The Impact of Supply Chain on a Hybrid Cloud Storage Strategy

Over the last few years, the IT supply chain has been a source of constant concern, resulting in component shortages for the industry. In this article, we look at the supply chain, how product development works and why a hybrid approach can be used to mitigate the impact of supply chain challenges.

What is the Supply Chain?

As a simple definition, the supply chain is the network of individuals, organisations, resources, technology, and processes involved in the creation and sale of products to customers. Almost everything we consume, from food to household goods and electronics, all have some degree of supply chain process. In the technology space, there are supply chains for hardware systems and individual components such as processors, DRAM, storage, and peripherals. This also applies to software, where complex applications depend on operating systems and tools. Figure 1 shows the steps in the supply chain process. We’ll come back and discuss this in more detail in a moment.

Storage vendors build solutions based on components, including those we’ve mentioned already, while also including servers with power supplies, network adaptors, and some specialist components. The design, build, and delivery of storage systems is itself a supply chain, with all the challenges that come with it.

Product Management

Before diving deeper into the supply chain discussion, let’s look at how vendors develop platforms like storage appliances. Figure 2 shows a typical product development cycle. The vendor does research on new component capabilities that are used to decide on building a new platform. It’s more likely with large, established vendors that an existing relationship is in place that provides the vendor details on new products and early access to hardware, for example, the next generation of processors.

The vendor designs and builds prototypes before creating the final product. At that point (or before), the vendor needs to put in place sourcing arrangements for the components based on expected new product demand. Solutions are then built, stocked, and shipped to customers, either directly or through resellers. At some point, the product is sunset and decommissioned.

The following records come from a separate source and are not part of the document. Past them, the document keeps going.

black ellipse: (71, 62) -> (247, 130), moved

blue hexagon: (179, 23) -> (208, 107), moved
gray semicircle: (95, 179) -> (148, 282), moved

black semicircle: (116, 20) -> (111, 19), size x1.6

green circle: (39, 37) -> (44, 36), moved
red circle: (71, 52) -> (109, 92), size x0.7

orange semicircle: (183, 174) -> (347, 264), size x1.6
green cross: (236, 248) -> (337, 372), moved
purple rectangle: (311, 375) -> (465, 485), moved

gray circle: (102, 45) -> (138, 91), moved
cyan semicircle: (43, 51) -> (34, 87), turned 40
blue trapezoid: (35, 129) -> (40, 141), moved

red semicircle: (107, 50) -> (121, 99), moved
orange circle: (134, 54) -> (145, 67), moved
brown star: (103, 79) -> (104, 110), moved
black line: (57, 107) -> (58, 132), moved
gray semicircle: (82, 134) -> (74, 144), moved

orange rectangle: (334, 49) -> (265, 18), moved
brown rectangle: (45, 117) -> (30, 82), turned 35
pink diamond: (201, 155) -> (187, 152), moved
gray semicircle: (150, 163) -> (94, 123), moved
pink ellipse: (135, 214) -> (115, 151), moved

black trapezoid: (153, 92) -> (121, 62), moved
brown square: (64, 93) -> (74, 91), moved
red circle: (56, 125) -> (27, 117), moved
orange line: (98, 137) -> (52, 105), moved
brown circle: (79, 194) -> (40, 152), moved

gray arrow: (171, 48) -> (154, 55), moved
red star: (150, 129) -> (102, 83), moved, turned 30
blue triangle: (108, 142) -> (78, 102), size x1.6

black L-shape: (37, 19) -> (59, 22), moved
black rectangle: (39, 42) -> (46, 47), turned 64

The decommissioning process is likely to be more complex than simply sunsetting the product and halting sales. Vendors need to offer support for an agreed period (usually years) after the EOL (end of life) stage, which of course, means continued access to components through the supply chain. This requirement may, in itself, impact the life of a storage platform if parts become increasingly hard to source.

Sub Assembly

Modern storage systems are built from commodity components that typically have a specific lifecycle. For example, storage vendors could currently be in the middle of a transition from Intel Skylake to Ice Lake processors, gaining the additional benefits of PCIe 4.0. In tandem, this offers the ability to upgrade storage to faster interface speeds. Vendors have also incrementally moved from SLC through MLC, TLC and now QLC SSDs.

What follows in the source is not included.